Now he traversed the telescope across the deepness of the southern sky. There was the summer triangle, Vega in Lyra the Harp, Deneb in Cygnus the Swan, Altair at the centre of Aquila with the Wild Duck far out on the fringe and Arcturus, the brightest star in the Northern hemisphere. He watched them playing tag across infinity. The music surrounded him, the stars held his gaze. He felt himself relax into happiness.

A burned-out earth satellite swooped across his view. Richardson let it go past with a sniff of annoyance. He concentrated on the southern firmament, as he always did, for to the north the lights of Heathrow glowed, itself like some planet landed upon the world.

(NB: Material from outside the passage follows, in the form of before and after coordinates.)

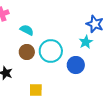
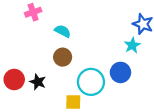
cyan circle: (51, 51) -> (91, 82), moved

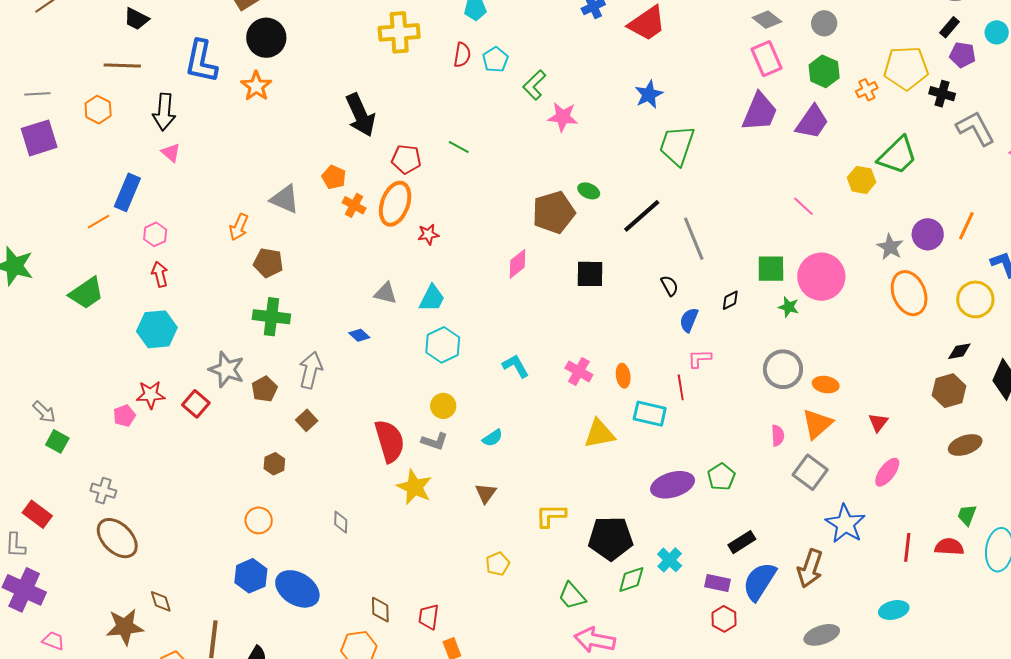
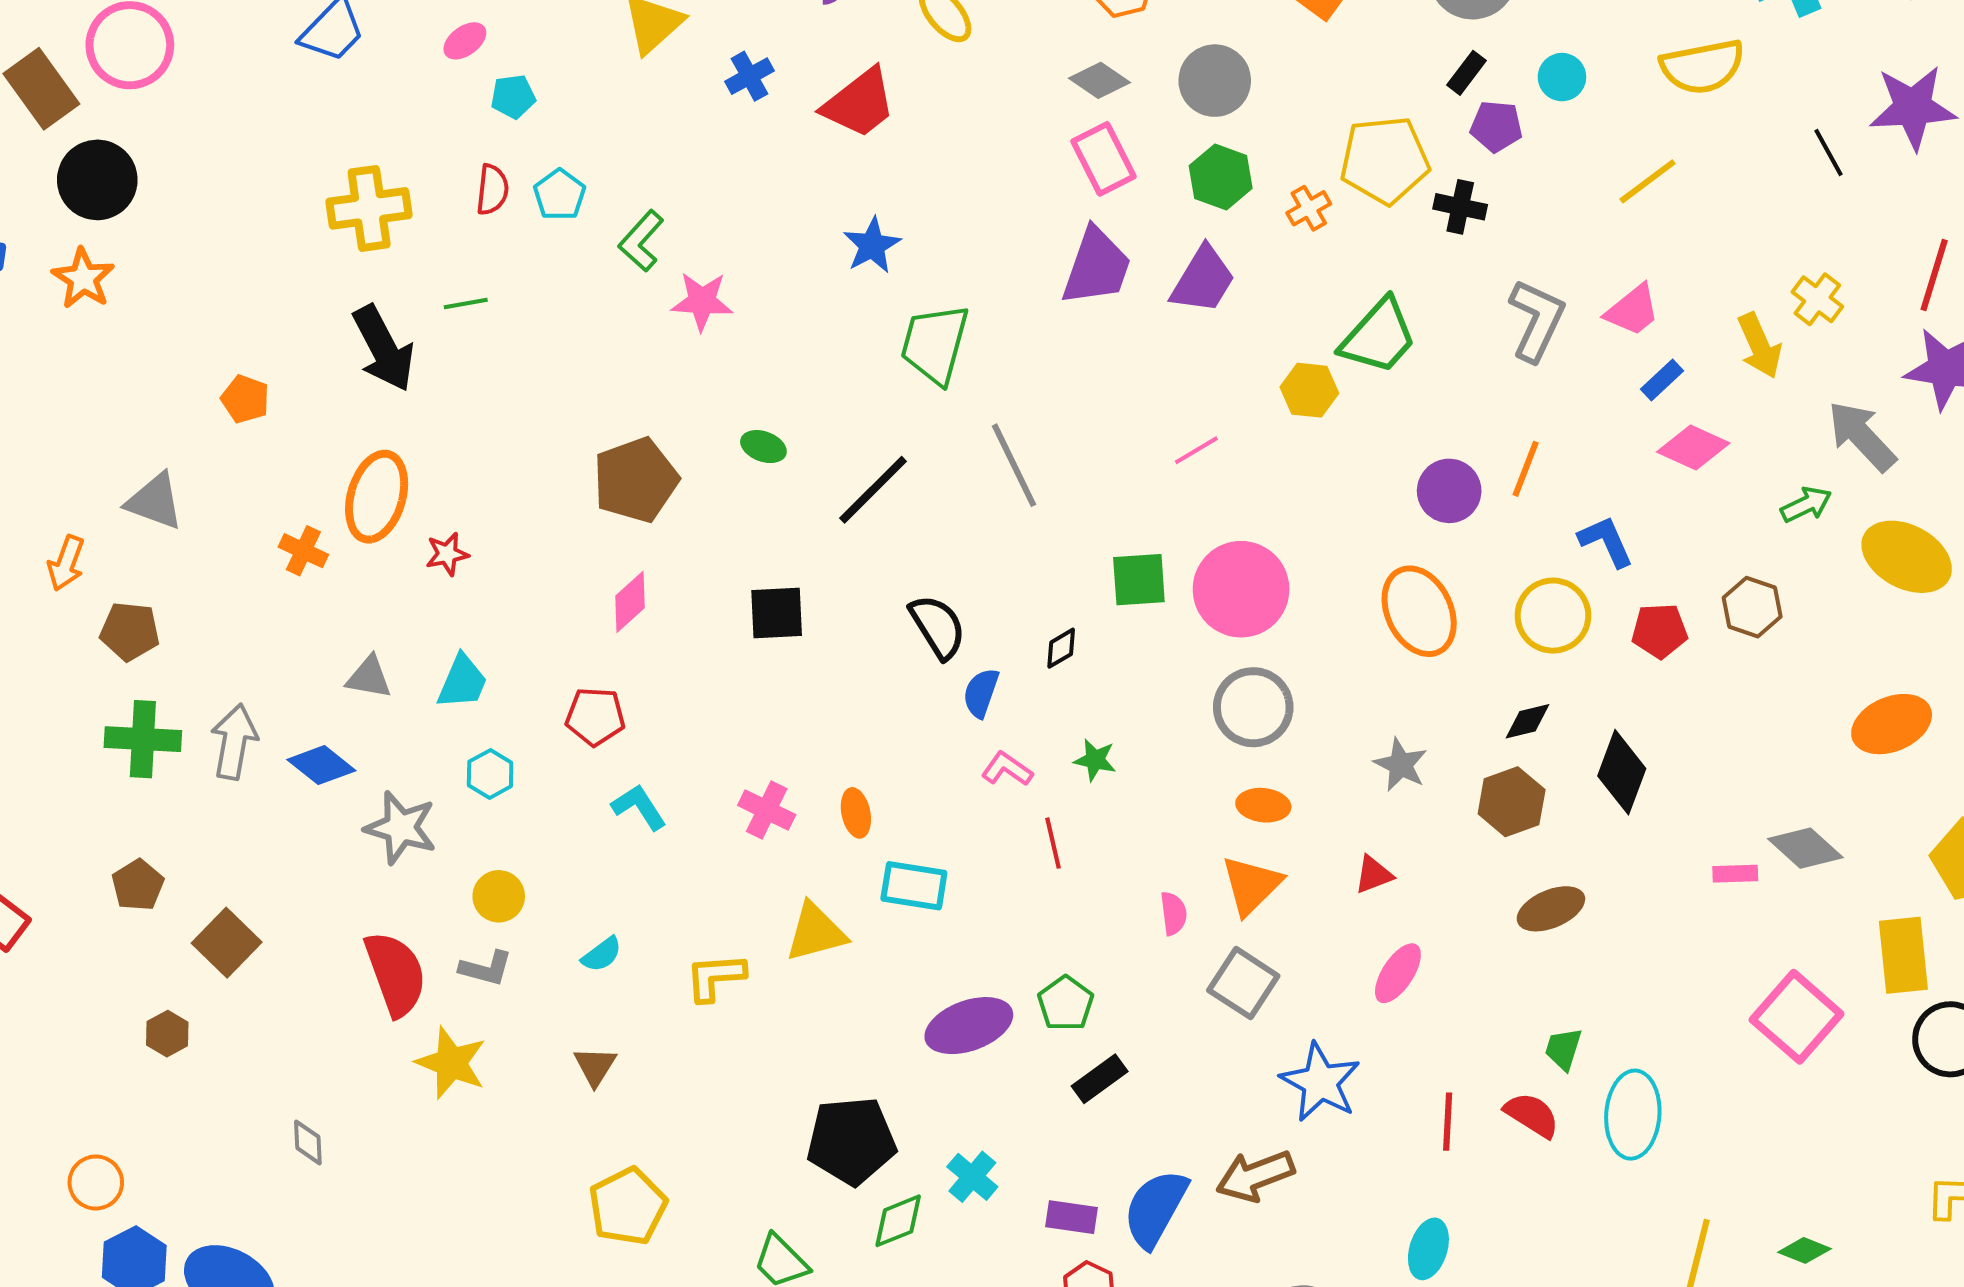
gray circle: (824, 23) -> (1215, 81), size x1.4
yellow cross: (399, 32) -> (369, 208), moved
black arrow: (360, 115) -> (383, 348), moved
gray L-shape: (975, 128) -> (1537, 320), moved, turned 57
green line: (459, 147) -> (466, 304), moved, turned -35
red pentagon: (406, 159) -> (595, 717), moved
orange pentagon: (334, 177) -> (245, 399), moved
orange cross: (354, 205) -> (303, 551), moved
pink line: (803, 206) -> (1196, 450), turned -70
brown pentagon: (554, 212) -> (636, 480), moved
gray line: (694, 239) -> (1014, 465), moved
gray star: (890, 247) -> (1401, 765), moved
black semicircle: (670, 286) -> (938, 627), size x1.6
green star: (789, 307) -> (1095, 760), moved
blue diamond: (359, 335) -> (321, 765), size x1.5
cyan hexagon: (443, 345) -> (490, 774), size x0.7
pink L-shape: (700, 359) -> (1007, 769), turned 40
gray circle: (783, 369) -> (1253, 707), moved
gray star: (227, 370) -> (401, 828), moved
gray arrow: (311, 370) -> (234, 742), moved
red line: (681, 387) -> (1053, 843), moved
brown square: (307, 420) -> (227, 943), size x1.5
red triangle: (878, 422) -> (1374, 875), turned 35
yellow L-shape: (551, 516) -> (715, 977), moved
orange circle: (259, 520) -> (96, 1182), moved
black rectangle: (742, 542) -> (1100, 1079), moved
red semicircle: (949, 547) -> (1532, 1115), turned 32
yellow pentagon: (498, 564) -> (628, 1206), size x1.6
brown arrow: (810, 568) -> (1255, 1176), turned 54
cyan ellipse: (894, 610) -> (1428, 1249), turned -56

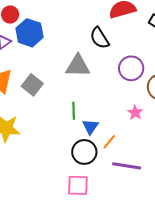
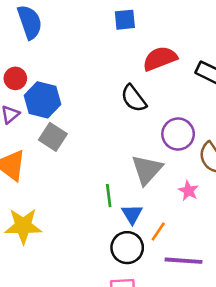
gray triangle: (78, 66) -> (147, 170), moved, turned -44
gray square: (32, 85) -> (53, 137), moved

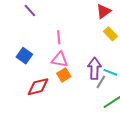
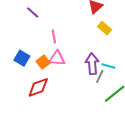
purple line: (30, 10) -> (33, 12), moved
orange square: (64, 75) -> (43, 62), moved

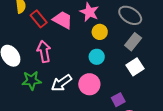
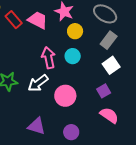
pink arrow: (44, 51) -> (48, 58), moved
pink circle: (89, 84) -> (65, 96), moved
purple square: (118, 100) -> (104, 91), moved

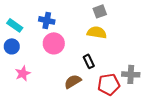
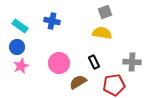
pink circle: (54, 43) -> (59, 63), moved
pink star: (23, 73) -> (21, 66), moved
gray cross: (131, 74) -> (132, 62), moved

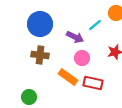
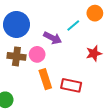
pink circle: (82, 58) -> (37, 54), moved
orange rectangle: (68, 77) -> (45, 79), turned 36

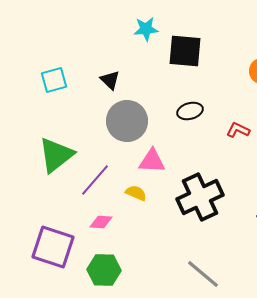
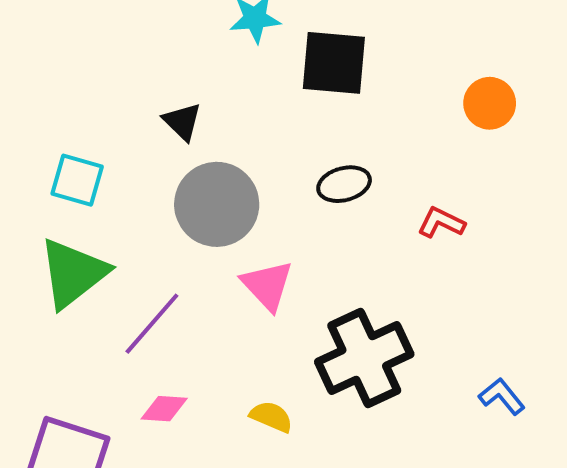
cyan square: (54, 80) -> (77, 180), moved, turned 32
pink triangle: (152, 161) -> (267, 285), turned 44
yellow semicircle: (136, 193) -> (271, 417), moved

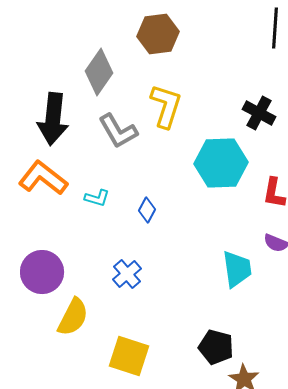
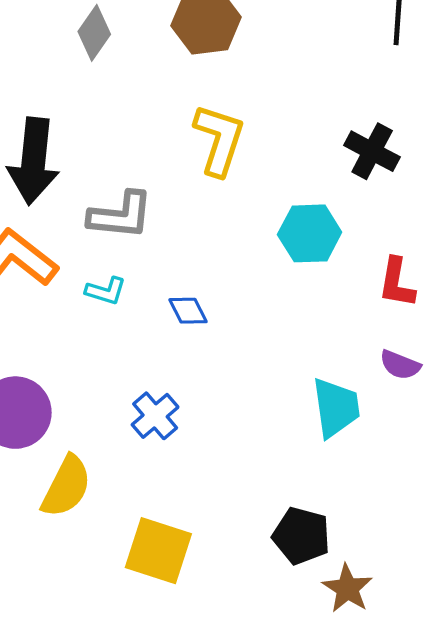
gray diamond: (99, 72) -> (94, 33), moved, size x0.7
gray L-shape: (118, 131) -> (121, 215), moved, turned -54
cyan hexagon: (221, 163) -> (310, 233), size x0.7
blue diamond: (147, 210) -> (188, 311), turned -55

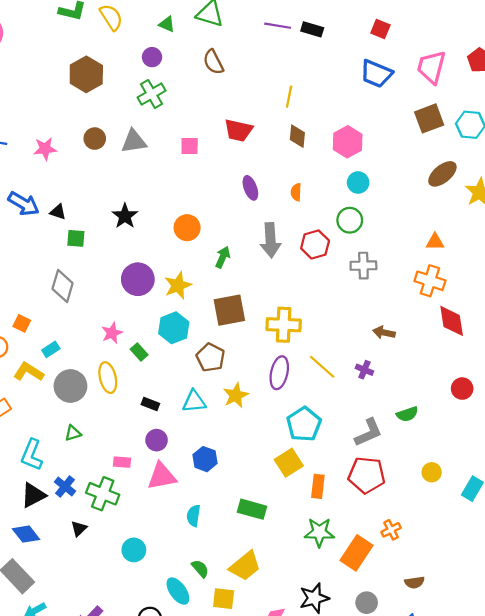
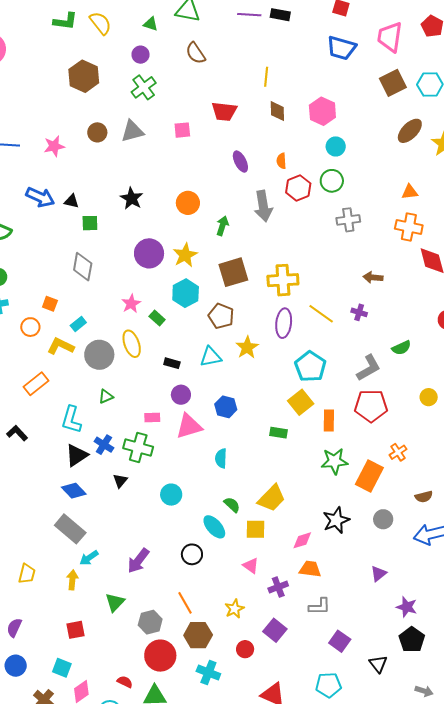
red hexagon: (315, 244) -> (298, 188), moved
green rectangle: (252, 509) -> (279, 433), moved, size x0.7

He was there for more than an hour. His eyes became tired. The music had changed several times. He turned the switch off and rubbed his eyes. Just below him the village of Bedmansworth was silent as the stars. There was one light in the short street and another in the church (a precaution since a burglary during which the money from the Footballs for Africa Fund had been stolen) but the night itself was fine enough for him to distinguish the shapes of the houses, the two inns, the tower and arrow of the church and the end of the row of shops.

Bedmansworth had been a village for centuries and was noted on the Actual Survey of the County of Midlesex, a copy of which hung in the drawing-room downstairs, drawn by John Ogilby, cartographer to Charles the Second, in 1675, who noted also with a single thatched cottage, the hamlet of Hetherow in the Hundred of Elthorne.

In the pale night he could see, beyond the roofs, fields, indistinct as cobwebs, real meadows once, that had stretched from the fringes of London to Uxbridge, to Windsor, to Hounslow Heath, then the territory of the highwayman but now covered by the tarmac flat-tops of the Heathrow runways and the metropolis of its buildings.

The road through the village was as dim as a secret passage. He picked out the sleeping outlines of the houses, knowing each family who lived there: the Swan Inn, where Jim Turner held the licence, and the other smaller pub, the Straw Man, once a drovers inn on the sheep and cattle trails from Wales to the markets of London. There was a squat row of roadside cottages, their backs to him, that had been there since farm labourers were paid threepence a day. Old village families still lived in them, most of the men employed at the airport.